New monograph release | Mimi Plumb: The White Sky
October 30, 2020
New monograph release | Mimi Plumb: The White Sky
October 30, 2020
UK publisher Stanley/Barker has released Mimi Plumb’s The White Sky monograph to raving reviews. In her early twenties, the American Photographer Mimi Plumb looked back to her Californian childhood to make a series of photographs about suburban youth. The resulting photographs collected in her new book The White Sky builds a world in which an unknown trauma hangs heavy in the air, and children rule the roost.
COLLECTOR DAILY
Across this barren and blackened stage, Plumb casts a parade of wandering characters. Children feature prominently in this work, but also dogs, bicycles, autos, and other moving elements.
i-D // VICE MAGAZINE
Mimi Plumb captures the beauty of growing up in 1970s suburban California.
Born in Berkeley, and raised in the suburb of Walnut Creek, Mimi Plumb received her Master of Fine Arts from the San Francisco Art Institute in 1986. She has taught photography nationally and regionally, including the School of the Art Institute of Chicago, the San Francisco Art Institute, Stanford University, and San Jose State University. Over the years, Mimi Plumb has explored a wide range of subjects, from her suburban roots in The White Sky to the United Farmworkers as they organized for union elections in the fields. Other series, Landfall and The Golden City, photographs from the 1980s, picture an American dystopia.
In 2019 the Robert Koch Gallery exhibited Landfall, an uneasy view into a world seemingly under threat and on the brink of nuclear war. Mimi Plumb’s dystopian images provide the viewer with a narrative that is as much ominous as it is seductively mesmerizing and compassionately human. Landfall exquisitely interweaves through strangely alluringly peculiar landscapes, video arcades, dioramas, and mysterious charred house fire remnants, to beautifully composed flash-lit portraits of friends and strangers — offering a view into a time of extreme disquietude and intrinsic humanism. Of the work Plumb says, “Years later the burnt lamp reminded me of when I was 9 years old, during the Cuban Missile Crisis in 1963, my mother told me there might be a nuclear war. For a period of time I would wake up in the middle of the night to repeatedly look at the hallway clock, and worried about not sleeping. At school, my classmates and I practiced getting under our desks.” Plumb’s masterful images, though set in the 1980’s, are poignantly timely in present times.
Exhibited at the gallery in 2021, The White Sky series includes works taken by the artist in the 1970s in her hometown of Walnut Creek and surrounding Bay Area. The series expounds evocatively on the peculiar banality of Californian suburban sprawl, touching on candid narratives of youthful summertime wanderlust. The resulting eerily compelling images lead the viewer through tangential story lines that are at once mysterious yet familiar.
In 2018 TBW Books published Landfall, a seminal monograph of Plumb’s work from the 1980’s that was selected by a number of critical sources as one of the best photography books of 2018, including publisher Michael Mack.
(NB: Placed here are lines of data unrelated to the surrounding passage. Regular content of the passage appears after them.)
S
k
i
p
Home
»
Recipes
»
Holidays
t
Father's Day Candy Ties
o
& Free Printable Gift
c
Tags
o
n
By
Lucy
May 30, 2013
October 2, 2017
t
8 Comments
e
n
Her second monograph, The White Sky, was published in 2021 by Stanley/Barker, and was also a critical success, once again being named one of the best photography books of the year by a number of critics and photography world heavyweights. The Golden City, was published in 2021 by Stanley/Barker.
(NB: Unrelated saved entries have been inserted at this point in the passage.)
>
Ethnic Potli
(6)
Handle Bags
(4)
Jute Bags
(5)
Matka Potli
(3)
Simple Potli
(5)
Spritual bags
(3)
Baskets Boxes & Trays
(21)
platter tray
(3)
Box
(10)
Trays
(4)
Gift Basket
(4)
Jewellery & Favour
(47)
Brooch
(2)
Each summer from the late 1990s to the early 2000s, the acclaimed photographer travelled to Kings Canyon, a wilderness where she communed with a band of horses. Plumb would come to produce Megalith-Still, a series of portraits of the herd, imbued with a deep tenderness, and powerful physic weight. Mimi Plumb comments on the work, ““I am in a meadow high in the Sierra Nevada. Channels of the San Joaquin River braid through the thick, lush grass. I take off my shoes and socks, roll up my pants and wade through the shallow water to where the horses are now eating. They trace a pattern, mysterious to me, around and around the meadow, eating, drinking, and sleeping.” In 2023 Stanley/Barker published Megalith-Still. Three-quarter bound in a uniquely tactile fibrous wool paper (produced using surplus from the fashion industry) and expertly printed in tritone
Mimi Plumb’s photographs are held in the collections of the San Francisco Museum of Modern Art; the Los Angeles County Museum of Art; the Museum of Fine Arts, Houston; the Museum of Fine Arts, Boston; Pier 24 Photography; the Deutsche Börse Foundation; the Daum Museum of Contemporary Art; and the Yale University Art Gallery, among others. Her various projects have received grants and fellowships from the John Gutmann Photography Fellowship (2017), the California Humanities (2015), the California Arts Council (1989-90), the James D. Phelan Art Award in Photography (1985-86), and the Marin Arts Council (1999-2000). In 2022 Mimi Plumb was awarded a John Simon Guggenheim Foundation Fellowship.